Shan Mohammed is an Indian film editor who works in Hindi and Tamil language films.

==Career==
A commerce graduate, Shan Mohammed, had gone to Chennai for his articleship and became acquainted with cinematographer P. C. Sreeram at a photo exhibition, who recommended that he go to Mumbai, if he wanted a pursue a career in films. Soon Shan was working with Pankaj Advani on a series of 10-minute films titled Bheja Fry for Channel V, and then in 2000, he got into Pune's Film and Television Institute of India in the editing course. During his course, Shan actively sought out opportunities to become involved in Hindi cinema, and went on to edit the experimental films, The Great Indian Butterfly (2007) and Frozen (2007) during his third year. His work in both ventures were well appreciated and he subsequently moved on to bigger projects, and won further acclaim for his work in Aamir Khan's production Jaane Tu... Ya Jaane Na (2008). He subsequently became acquainted with Kamal Haasan and was signed to work on the big-budget, bilingual period film, Marmayogi, before it was shelved. He also edited the Aamir Bashir directed award-winning Kashmiri language film Harud (Winter).

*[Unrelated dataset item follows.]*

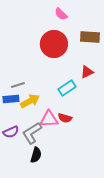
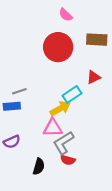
yellow arrow: (30, 101) -> (60, 108), moved
red semicircle: (65, 118) -> (68, 160), moved
gray L-shape: (32, 133) -> (63, 143), moved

He continued to win acclaim for his work in Wake Up Sid (2009) and Lekar Hum Deewana Dil (2014), while he returned to collaborate with Kamal Haasan on Tamil and Telugu films like Manmadhan Ambu and Thoonga Vaanam. In 2014, he exited midway through the production of Revolver Rani (2014) claiming that the producers failed to pay him for his work. Shan has collaborated with cinematographer and director Shankar Raman on multiple films including Gurgaon. Leila and Love Hostel. He has also edited Akshat Verma's popular cult classic Kaalakandi and comedian Biswa Kalyan Rath's popular show Laakhon Mein Ek. His recent big releases include Aamir Bashir's Maagh, Abhinay Deo's Savi and Anand Tiwari's Dharma comedy Bad Newz.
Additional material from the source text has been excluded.